Source material -

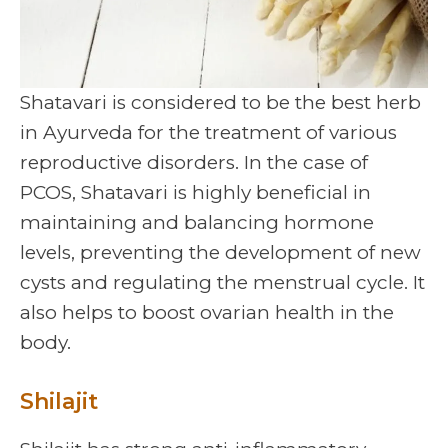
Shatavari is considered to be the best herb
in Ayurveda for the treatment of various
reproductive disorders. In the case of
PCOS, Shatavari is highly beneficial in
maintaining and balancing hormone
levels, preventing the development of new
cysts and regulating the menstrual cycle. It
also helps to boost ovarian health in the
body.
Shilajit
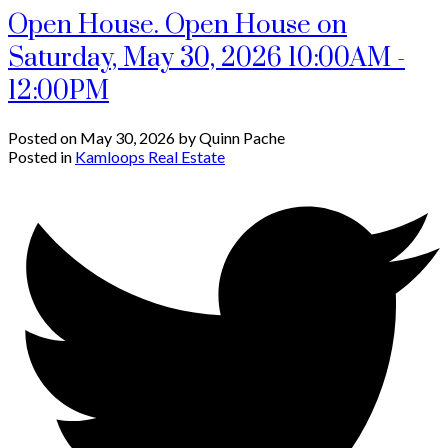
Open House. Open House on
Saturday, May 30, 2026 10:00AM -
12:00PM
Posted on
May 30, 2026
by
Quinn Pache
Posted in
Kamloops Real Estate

---

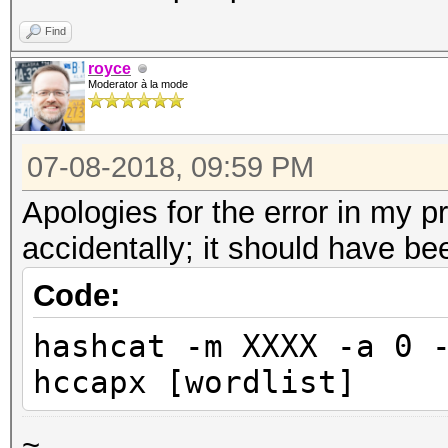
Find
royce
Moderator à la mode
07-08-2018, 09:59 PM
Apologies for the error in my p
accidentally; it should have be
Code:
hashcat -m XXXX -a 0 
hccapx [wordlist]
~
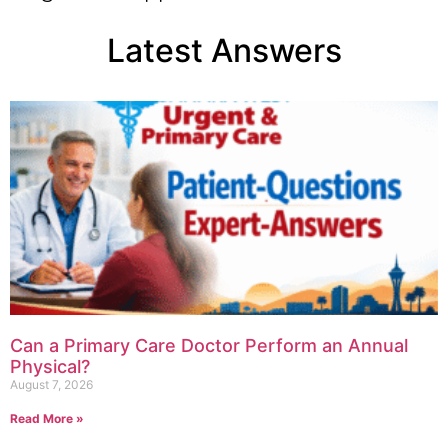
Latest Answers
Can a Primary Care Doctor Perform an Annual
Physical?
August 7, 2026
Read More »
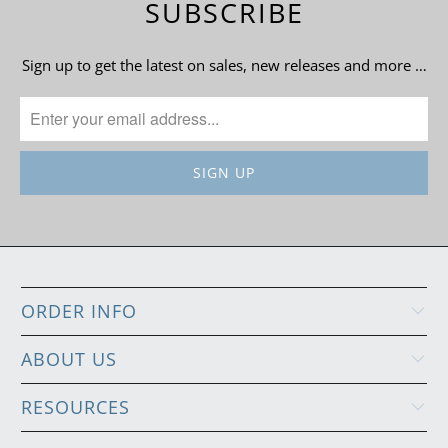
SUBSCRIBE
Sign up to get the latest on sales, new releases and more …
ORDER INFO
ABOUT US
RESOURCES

About this task -
Give the lines above again exactly, from the one containing "cysts and regulating the menstrual cycle. It" to the one containing "Kamloops Real Estate", both included, but leave out the pictures.

Problem solution -
cysts and regulating the menstrual cycle. It
also helps to boost ovarian health in the
body.
Shilajit
Open House. Open House on
Saturday, May 30, 2026 10:00AM -
12:00PM
Posted on
May 30, 2026
by
Quinn Pache
Posted in
Kamloops Real Estate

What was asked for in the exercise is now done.